April 1, 2015 By Josh Kessler

Bill Massey posted evidence on the COMPETE Coalition blog last week that suggests competitive markets have been effective in suppressing electricity prices. He presents data from the Energy Information Administration that compares prices between states with deregulated (or “restructured”) markets and those with regulated (or “vertically integrated”) markets from the start of deregulation in 1997 through the end of 2013. Massey’s data set shows that over this period retail rates in restructured states increased 3.6 percent less than inflation, while retail rates in vertically integrated states increased 8.2 percent more than inflation.

A working paper published in 2014 by the Energy Institute at Hass (part of the University of California at Berkeley), titled The Electricity Industry after 20 Years of Restructuring suggests that prices have been driven more by factors like generation technologies and the price of natural gas than by restructuring policies. The paper notes that marginal prices for gas generation typically drive prices in restructured markets. Prices nearly tripled during the first half of the 2000s, peaking in 2008, which led to far higher prices in restructured states. During this period, the value of coal assets increased. However, as gas prices have fallen since 2009 as a result of fracking technology, restructured markets have benefited.

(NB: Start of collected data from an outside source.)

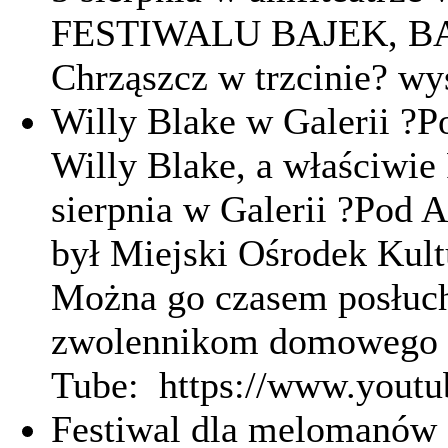
FESTIWALU BAJEK, BAŚ
Chrząszcz w trzcinie? wys
Willy Blake w Galerii ?
Willy Blake, a właściwie
sierpnia w Galerii ?Pod 
był Miejski Ośrodek Kult
Można go czasem posłuch
zwolennikom domowego z
Tube: https://www.you
Festiwal dla melomanów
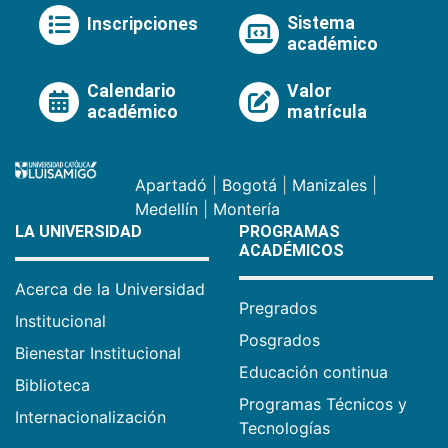
Sistema
Inscripciones
académico
Calendario
Valor
académico
matrícula
Apartadó
|
Bogotá
|
Manizales
|
Medellín
|
Montería
LA UNIVERSIDAD
PROGRAMAS
ACADÉMICOS
Acerca de la Universidad
Pregrados
Institucional
Posgrados
Bienestar Institucional
Educación continua
Biblioteca
Programas Técnicos y
Internacionalización
Tecnologías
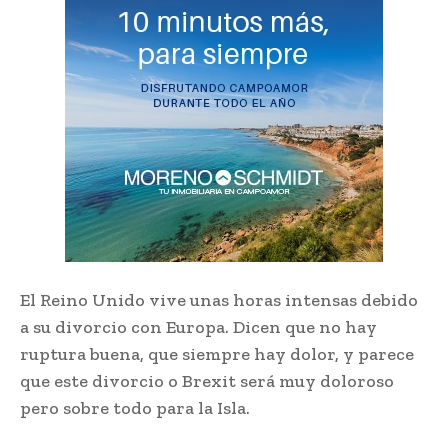
El Reino Unido vive unas horas intensas debido
a su divorcio con Europa. Dicen que no hay
ruptura buena, que siempre hay dolor, y parece
que este divorcio o Brexit será muy doloroso
pero sobre todo para la Isla.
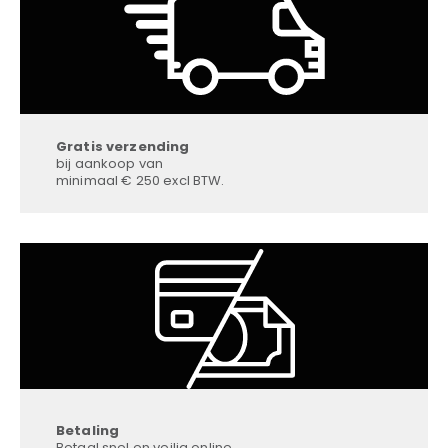
Gratis verzending
bij aankoop van
minimaal € 250 excl BTW.
Betaling
Betaal snel en veilig online.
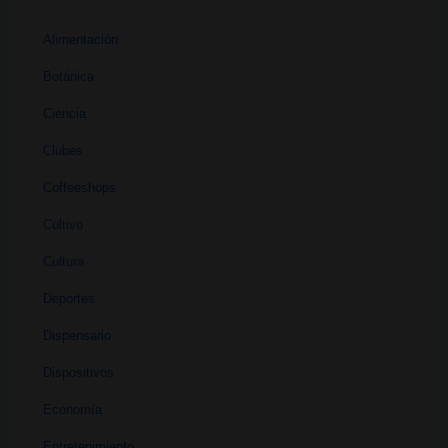
Alimentación
Botánica
Ciencia
Clubes
Coffeeshops
Cultivo
Cultura
Deportes
Dispensario
Dispositivos
Economía
Entretenimiento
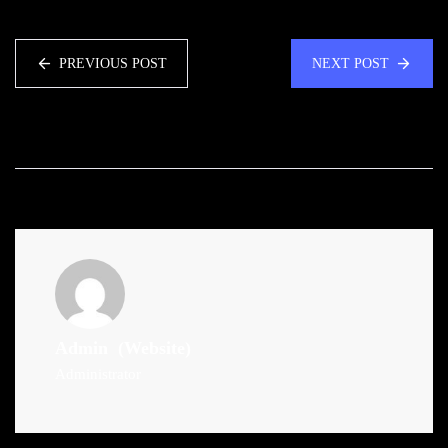
PREVIOUS POST
NEXT POST
Admin
(Website)
Administrator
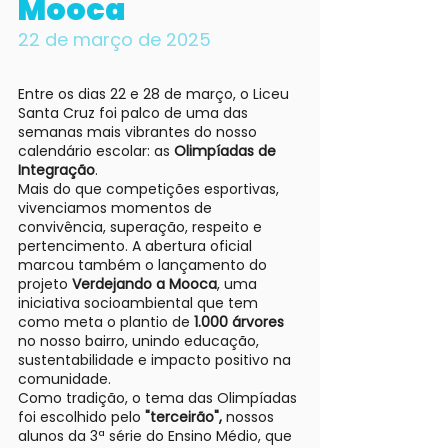
Mooca
22 de março de 2025
Entre os dias 22 e 28 de março, o Liceu
Santa Cruz foi palco de uma das
semanas mais vibrantes do nosso
calendário escolar: as
Olimpíadas de
Integração
.
Mais do que competições esportivas,
vivenciamos momentos de
convivência, superação, respeito e
pertencimento. A abertura oficial
marcou também o lançamento do
projeto
Verdejando a Mooca
, uma
iniciativa socioambiental que tem
como meta o plantio de
1.000 árvores
no nosso bairro, unindo educação,
sustentabilidade e impacto positivo na
comunidade.
Como tradição, o tema das Olimpíadas
foi escolhido pelo
"terceirão",
nossos
alunos da 3ª série do Ensino Médio, que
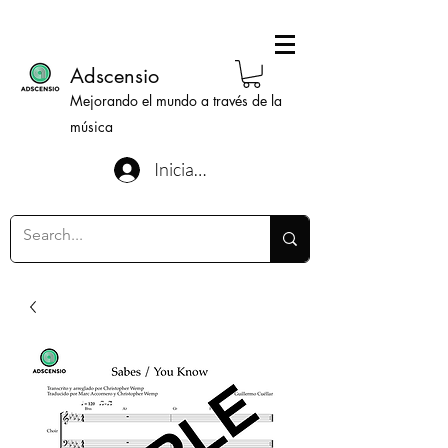
Adscensio
Mejorando el mundo a través de la
música
Iniciar sesión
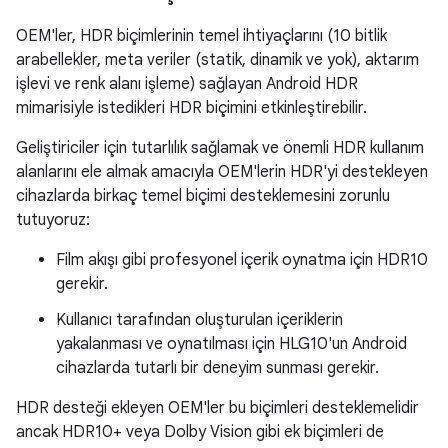
OEM'ler, HDR biçimlerinin temel ihtiyaçlarını (10 bitlik
arabellekler, meta veriler (statik, dinamik ve yok), aktarım
işlevi ve renk alanı işleme) sağlayan Android HDR
mimarisiyle istedikleri HDR biçimini etkinleştirebilir.
Geliştiriciler için tutarlılık sağlamak ve önemli HDR kullanım
alanlarını ele almak amacıyla OEM'lerin HDR'yi destekleyen
cihazlarda birkaç temel biçimi desteklemesini zorunlu
tutuyoruz:
Film akışı gibi profesyonel içerik oynatma için HDR10
gerekir.
Kullanıcı tarafından oluşturulan içeriklerin
yakalanması ve oynatılması için HLG10'un Android
cihazlarda tutarlı bir deneyim sunması gerekir.
HDR desteği ekleyen OEM'ler bu biçimleri desteklemelidir
ancak HDR10+ veya Dolby Vision gibi ek biçimleri de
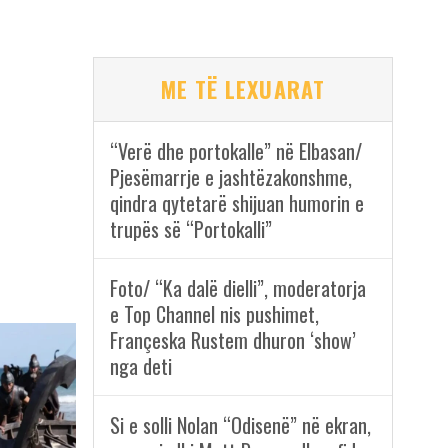
ME TË LEXUARAT
“Verë dhe portokalle” në Elbasan/
Pjesëmarrje e jashtëzakonshme,
qindra qytetarë shijuan humorin e
trupës së “Portokalli”
Foto/ “Ka dalë dielli”, moderatorja
e Top Channel nis pushimet,
Françeska Rustem dhuron ‘show’
nga deti
Si e solli Nolan “Odisenë” në ekran,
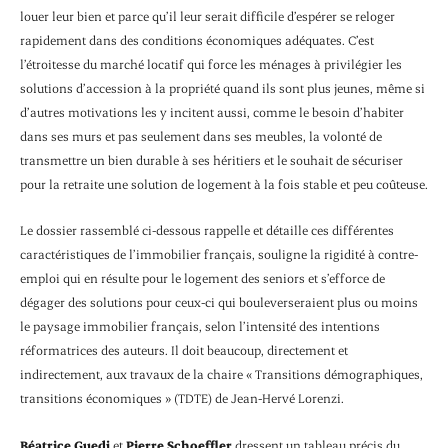
louer leur bien et parce qu’il leur serait difficile d’espérer se reloger
rapidement dans des conditions économiques adéquates. C’est
l’étroitesse du marché locatif qui force les ménages à privilégier les
solutions d’accession à la propriété quand ils sont plus jeunes, même si
d’autres motivations les y incitent aussi, comme le besoin d’habiter
dans ses murs et pas seulement dans ses meubles, la volonté de
transmettre un bien durable à ses héritiers et le souhait de sécuriser
pour la retraite une solution de logement à la fois stable et peu coûteuse.
Le dossier rassemblé ci-dessous rappelle et détaille ces différentes
caractéristiques de l’immobilier français, souligne la rigidité à contre-
emploi qui en résulte pour le logement des seniors et s’efforce de
dégager des solutions pour ceux-ci qui bouleverseraient plus ou moins
le paysage immobilier français, selon l’intensité des intentions
réformatrices des auteurs. Il doit beaucoup, directement et
indirectement, aux travaux de la chaire « Transitions démographiques,
transitions économiques » (TDTE) de Jean-Hervé Lorenzi.
Béatrice Guedj
et
Pierre Schoeffler
dressent un tableau précis du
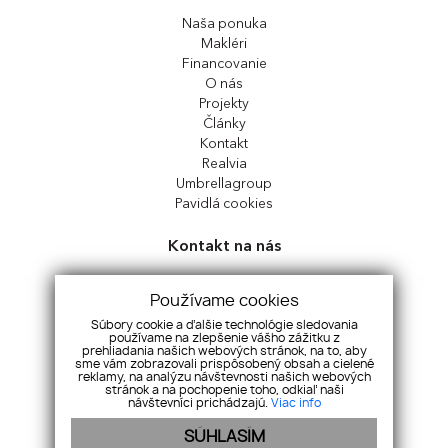
Naša ponuka
Makléri
Financovanie
O nás
Projekty
Články
Kontakt
Realvia
Umbrellagroup
Pavidlá cookies
Kontakt na nás
Perfect Real, s.r.o.
Používame cookies
Sládkovičova 7326, 92901, Dunajská Streda
Slovensko
Súbory cookie a ďalšie technológie sledovania
používame na zlepšenie vášho zážitku z
prehliadania našich webových stránok, na to, aby
+421 917 997 674
|
office@perfect-real.sk
sme vám zobrazovali prispôsobený obsah a cielené
reklamy, na analýzu návštevnosti našich webových
facebook
|
instagram
stránok a na pochopenie toho, odkiaľ naši
návštevníci prichádzajú.
Viac info
SÚHLASÍM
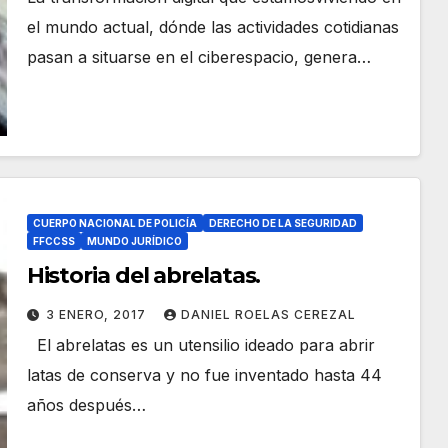
el mundo actual, dónde las actividades cotidianas
pasan a situarse en el ciberespacio, genera…
CUERPO NACIONAL DE POLICÍA
DERECHO DE LA SEGURIDAD
FFCCSS
MUNDO JURÍDICO
Historia del abrelatas.
3 ENERO, 2017
DANIEL ROELAS CEREZAL
El abrelatas es un utensilio ideado para abrir
latas de conserva y no fue inventado hasta 44
años después…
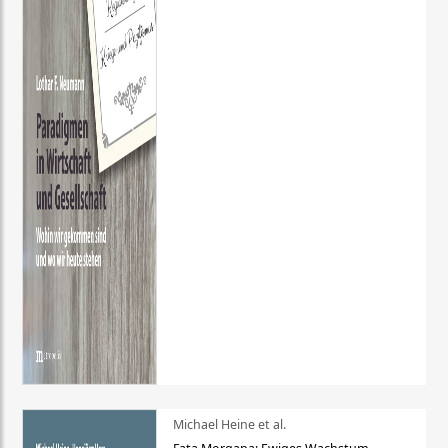
Michael Heine et al.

Overall, deregulated markets appear to have moved more aggressively toward a gas-fired generation mix, whereas regulated markets continue to rely more heavily on coal-fired generation. As aging coal-fired plants continue to shut down to accommodate environmental regulations, states that have built more gas-fired generation appear to be well positioned to benefit from low gas prices and face fewer risks from environmental regulations. This bodes well for retail electricity buyers.